SUPPLIED RECORDS section start

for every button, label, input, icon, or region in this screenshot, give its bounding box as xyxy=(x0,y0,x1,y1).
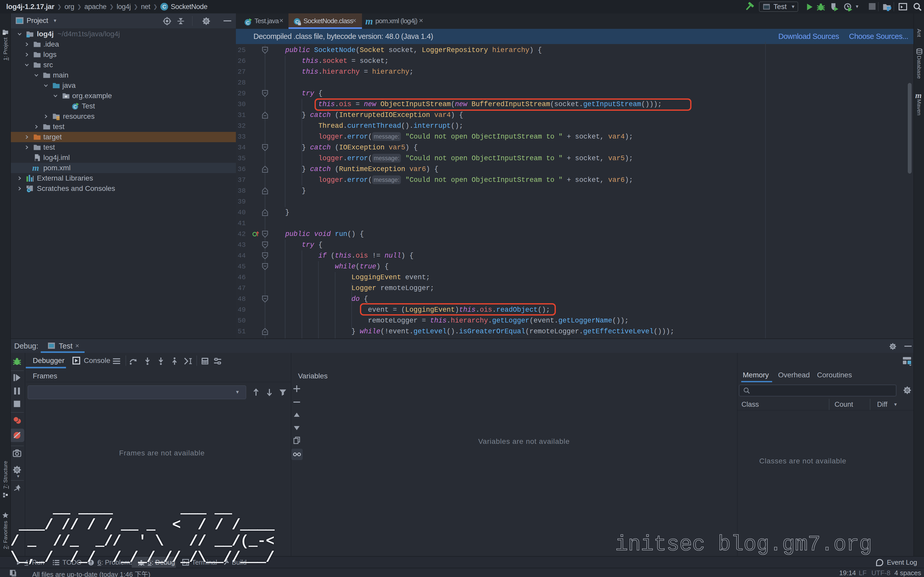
svg-text:C: C xyxy=(73,104,77,110)
svg-text:C: C xyxy=(246,20,249,26)
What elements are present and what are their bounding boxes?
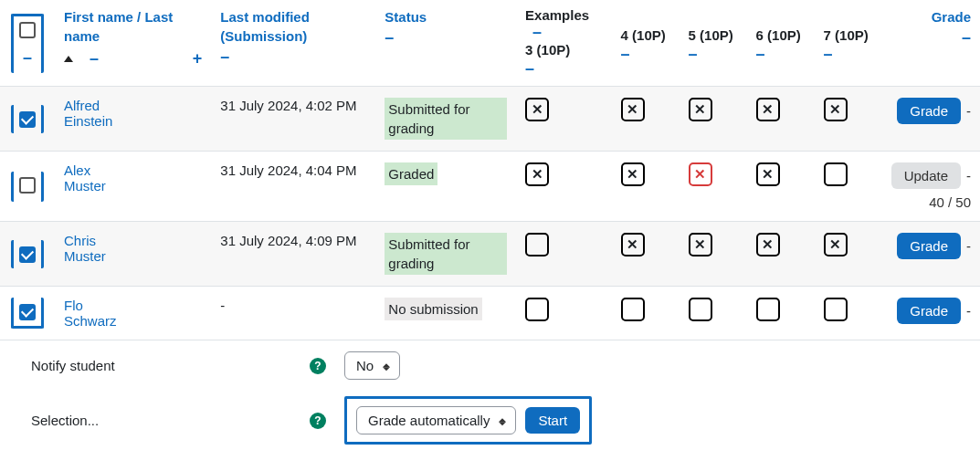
example-box[interactable] bbox=[824, 233, 848, 256]
update-button[interactable]: Update bbox=[891, 162, 961, 189]
example-box[interactable] bbox=[756, 162, 780, 186]
row-checkbox[interactable] bbox=[19, 177, 36, 194]
selection-highlight: Grade automatically Start bbox=[344, 396, 592, 445]
collapse-select-icon[interactable]: – bbox=[23, 48, 32, 68]
example-col-label: 4 (10P) bbox=[621, 27, 670, 43]
example-col-label: 3 (10P) bbox=[525, 42, 603, 58]
table-row: FloSchwarz-No submissionGrade- bbox=[0, 287, 980, 340]
status-badge: Graded bbox=[385, 162, 437, 185]
expand-name-icon[interactable]: + bbox=[193, 49, 203, 68]
collapse-grade-icon[interactable]: – bbox=[962, 28, 971, 47]
name-separator: / bbox=[137, 9, 141, 25]
student-link[interactable]: Muster bbox=[64, 248, 106, 264]
example-box[interactable] bbox=[824, 98, 848, 121]
collapse-ex-icon[interactable]: – bbox=[824, 45, 833, 63]
example-box[interactable] bbox=[621, 162, 645, 186]
row-checkbox[interactable] bbox=[19, 304, 36, 320]
selection-select[interactable]: Grade automatically bbox=[356, 406, 516, 434]
example-box[interactable] bbox=[525, 162, 549, 186]
modified-cell: 31 July 2024, 4:09 PM bbox=[211, 222, 375, 287]
grade-value: 40 / 50 bbox=[891, 189, 971, 210]
header-examples: Examples bbox=[525, 7, 589, 23]
table-row: AlexMuster31 July 2024, 4:04 PMGradedUpd… bbox=[0, 152, 980, 222]
sort-caret-icon[interactable] bbox=[64, 56, 73, 62]
example-col-label: 7 (10P) bbox=[824, 27, 873, 43]
example-box[interactable] bbox=[756, 233, 780, 256]
student-link[interactable]: Chris bbox=[64, 233, 96, 248]
notify-select[interactable]: No bbox=[344, 351, 400, 380]
header-status[interactable]: Status bbox=[385, 9, 427, 25]
student-link[interactable]: Alfred bbox=[64, 98, 100, 113]
example-box[interactable] bbox=[621, 298, 645, 321]
example-box[interactable] bbox=[689, 298, 712, 321]
grade-dash: - bbox=[961, 238, 971, 254]
example-box[interactable] bbox=[824, 162, 848, 186]
student-link[interactable]: Einstein bbox=[64, 113, 112, 129]
grade-button[interactable]: Grade bbox=[897, 298, 961, 324]
example-col-label: 6 (10P) bbox=[756, 27, 806, 43]
example-box[interactable] bbox=[689, 162, 712, 186]
header-grade[interactable]: Grade bbox=[932, 9, 971, 25]
example-box[interactable] bbox=[756, 298, 780, 321]
help-icon[interactable]: ? bbox=[310, 358, 326, 374]
collapse-name-icon[interactable]: – bbox=[90, 49, 99, 68]
start-button[interactable]: Start bbox=[525, 407, 580, 434]
row-checkbox[interactable] bbox=[19, 111, 36, 128]
example-box[interactable] bbox=[824, 298, 848, 321]
row-checkbox[interactable] bbox=[19, 246, 36, 263]
grade-dash: - bbox=[961, 303, 971, 319]
selection-row: Selection... ? Grade automatically Start bbox=[0, 385, 980, 450]
select-all-checkbox[interactable] bbox=[19, 22, 36, 38]
collapse-ex-icon[interactable]: – bbox=[525, 59, 534, 78]
example-box[interactable] bbox=[689, 98, 712, 121]
grade-dash: - bbox=[961, 168, 971, 183]
modified-cell: - bbox=[211, 287, 375, 340]
help-icon[interactable]: ? bbox=[310, 413, 326, 429]
modified-cell: 31 July 2024, 4:02 PM bbox=[211, 87, 375, 152]
student-link[interactable]: Flo bbox=[64, 298, 83, 313]
collapse-status-icon[interactable]: – bbox=[385, 28, 394, 47]
student-link[interactable]: Muster bbox=[64, 178, 106, 194]
modified-cell: 31 July 2024, 4:04 PM bbox=[211, 152, 375, 222]
notify-label: Notify student bbox=[31, 358, 310, 373]
table-row: ChrisMuster31 July 2024, 4:09 PMSubmitte… bbox=[0, 222, 980, 287]
grade-dash: - bbox=[961, 103, 971, 119]
example-box[interactable] bbox=[525, 298, 549, 321]
example-box[interactable] bbox=[525, 98, 549, 121]
selection-label: Selection... bbox=[31, 413, 310, 428]
collapse-ex-icon[interactable]: – bbox=[621, 45, 630, 63]
table-row: AlfredEinstein31 July 2024, 4:02 PMSubmi… bbox=[0, 87, 980, 152]
student-link[interactable]: Schwarz bbox=[64, 313, 117, 329]
example-box[interactable] bbox=[621, 233, 645, 256]
collapse-modified-icon[interactable]: – bbox=[220, 47, 229, 66]
grade-button[interactable]: Grade bbox=[897, 233, 961, 259]
collapse-examples-icon[interactable]: – bbox=[532, 23, 542, 41]
example-box[interactable] bbox=[525, 233, 549, 256]
example-col-label: 5 (10P) bbox=[689, 27, 738, 43]
grading-table: – First name / Last name – + bbox=[0, 0, 980, 340]
status-badge: Submitted for grading bbox=[385, 98, 507, 140]
header-last-modified[interactable]: Last modified (Submission) bbox=[220, 9, 310, 44]
status-badge: No submission bbox=[385, 298, 481, 320]
example-box[interactable] bbox=[689, 233, 712, 256]
example-box[interactable] bbox=[756, 98, 780, 121]
status-badge: Submitted for grading bbox=[385, 233, 507, 275]
collapse-ex-icon[interactable]: – bbox=[756, 45, 765, 63]
collapse-ex-icon[interactable]: – bbox=[689, 45, 698, 63]
example-box[interactable] bbox=[621, 98, 645, 121]
notify-row: Notify student ? No bbox=[0, 340, 980, 385]
grade-button[interactable]: Grade bbox=[897, 98, 961, 124]
student-link[interactable]: Alex bbox=[64, 162, 90, 178]
header-first-name[interactable]: First name bbox=[64, 9, 133, 25]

SUPPLIED RECORDS section end

→ WHAT YOU HAVE TO DO: Print the data above exactly, minus pictures.

→ EXERCISE RESPONSE:
for every button, label, input, icon, or region in this screenshot, give its bounding box as xyxy=(x0,y0,x1,y1).
svg-text:C: C xyxy=(73,104,77,110)
svg-text:C: C xyxy=(246,20,249,26)
What elements are present and what are their bounding boxes?
example-box[interactable] bbox=[824, 233, 848, 256]
update-button[interactable]: Update bbox=[891, 162, 961, 189]
example-box[interactable] bbox=[756, 162, 780, 186]
row-checkbox[interactable] bbox=[19, 177, 36, 194]
selection-highlight: Grade automatically Start bbox=[344, 396, 592, 445]
collapse-select-icon[interactable]: – bbox=[23, 48, 32, 68]
example-col-label: 4 (10P) bbox=[621, 27, 670, 43]
example-col-label: 3 (10P) bbox=[525, 42, 603, 58]
table-row: FloSchwarz-No submissionGrade- bbox=[0, 287, 980, 340]
status-badge: Graded bbox=[385, 162, 437, 185]
expand-name-icon[interactable]: + bbox=[193, 49, 203, 68]
collapse-grade-icon[interactable]: – bbox=[962, 28, 971, 47]
name-separator: / bbox=[137, 9, 141, 25]
student-link[interactable]: Muster bbox=[64, 248, 106, 264]
example-box[interactable] bbox=[824, 98, 848, 121]
collapse-ex-icon[interactable]: – bbox=[824, 45, 833, 63]
example-box[interactable] bbox=[621, 162, 645, 186]
row-checkbox[interactable] bbox=[19, 304, 36, 320]
selection-select[interactable]: Grade automatically bbox=[356, 406, 516, 434]
example-box[interactable] bbox=[525, 162, 549, 186]
modified-cell: 31 July 2024, 4:09 PM bbox=[211, 222, 375, 287]
grade-value: 40 / 50 bbox=[891, 189, 971, 210]
header-examples: Examples bbox=[525, 7, 589, 23]
table-row: AlexMuster31 July 2024, 4:04 PMGradedUpd… bbox=[0, 152, 980, 222]
sort-caret-icon[interactable] bbox=[64, 56, 73, 62]
example-col-label: 7 (10P) bbox=[824, 27, 873, 43]
example-box[interactable] bbox=[756, 233, 780, 256]
student-link[interactable]: Chris bbox=[64, 233, 96, 248]
notify-select[interactable]: No bbox=[344, 351, 400, 380]
header-status[interactable]: Status bbox=[385, 9, 427, 25]
student-link[interactable]: Alfred bbox=[64, 98, 100, 113]
example-box[interactable] bbox=[621, 298, 645, 321]
example-box[interactable] bbox=[689, 298, 712, 321]
grade-dash: - bbox=[961, 238, 971, 254]
example-box[interactable] bbox=[824, 162, 848, 186]
student-link[interactable]: Einstein bbox=[64, 113, 112, 129]
grade-button[interactable]: Grade bbox=[897, 298, 961, 324]
example-col-label: 6 (10P) bbox=[756, 27, 806, 43]
example-box[interactable] bbox=[689, 162, 712, 186]
header-grade[interactable]: Grade bbox=[932, 9, 971, 25]
example-box[interactable] bbox=[756, 298, 780, 321]
help-icon[interactable]: ? bbox=[310, 358, 326, 374]
collapse-name-icon[interactable]: – bbox=[90, 49, 99, 68]
start-button[interactable]: Start bbox=[525, 407, 580, 434]
row-checkbox[interactable] bbox=[19, 111, 36, 128]
example-box[interactable] bbox=[824, 298, 848, 321]
row-checkbox[interactable] bbox=[19, 246, 36, 263]
grade-dash: - bbox=[961, 303, 971, 319]
selection-row: Selection... ? Grade automatically Start bbox=[0, 385, 980, 450]
select-all-checkbox[interactable] bbox=[19, 22, 36, 38]
collapse-ex-icon[interactable]: – bbox=[525, 59, 534, 78]
example-box[interactable] bbox=[689, 98, 712, 121]
grade-dash: - bbox=[961, 168, 971, 183]
modified-cell: - bbox=[211, 287, 375, 340]
help-icon[interactable]: ? bbox=[310, 413, 326, 429]
modified-cell: 31 July 2024, 4:02 PM bbox=[211, 87, 375, 152]
student-link[interactable]: Flo bbox=[64, 298, 83, 313]
collapse-status-icon[interactable]: – bbox=[385, 28, 394, 47]
student-link[interactable]: Muster bbox=[64, 178, 106, 194]
modified-cell: 31 July 2024, 4:04 PM bbox=[211, 152, 375, 222]
notify-label: Notify student bbox=[31, 358, 310, 373]
table-row: ChrisMuster31 July 2024, 4:09 PMSubmitte… bbox=[0, 222, 980, 287]
grade-dash: - bbox=[961, 103, 971, 119]
example-box[interactable] bbox=[525, 298, 549, 321]
example-box[interactable] bbox=[525, 98, 549, 121]
selection-label: Selection... bbox=[31, 413, 310, 428]
collapse-ex-icon[interactable]: – bbox=[621, 45, 630, 63]
table-row: AlfredEinstein31 July 2024, 4:02 PMSubmi… bbox=[0, 87, 980, 152]
student-link[interactable]: Schwarz bbox=[64, 313, 117, 329]
example-box[interactable] bbox=[621, 233, 645, 256]
collapse-modified-icon[interactable]: – bbox=[220, 47, 229, 66]
grade-button[interactable]: Grade bbox=[897, 233, 961, 259]
collapse-examples-icon[interactable]: – bbox=[532, 23, 542, 41]
example-box[interactable] bbox=[525, 233, 549, 256]
example-col-label: 5 (10P) bbox=[689, 27, 738, 43]
grading-table: – First name / Last name – + bbox=[0, 0, 980, 340]
status-badge: Submitted for grading bbox=[385, 98, 507, 140]
header-last-modified[interactable]: Last modified (Submission) bbox=[220, 9, 310, 44]
status-badge: No submission bbox=[385, 298, 481, 320]
example-box[interactable] bbox=[689, 233, 712, 256]
example-box[interactable] bbox=[756, 98, 780, 121]
status-badge: Submitted for grading bbox=[385, 233, 507, 275]
collapse-ex-icon[interactable]: – bbox=[756, 45, 765, 63]
collapse-ex-icon[interactable]: – bbox=[689, 45, 698, 63]
example-box[interactable] bbox=[621, 98, 645, 121]
notify-row: Notify student ? No bbox=[0, 340, 980, 385]
grade-button[interactable]: Grade bbox=[897, 98, 961, 124]
student-link[interactable]: Alex bbox=[64, 162, 90, 178]
header-first-name[interactable]: First name bbox=[64, 9, 133, 25]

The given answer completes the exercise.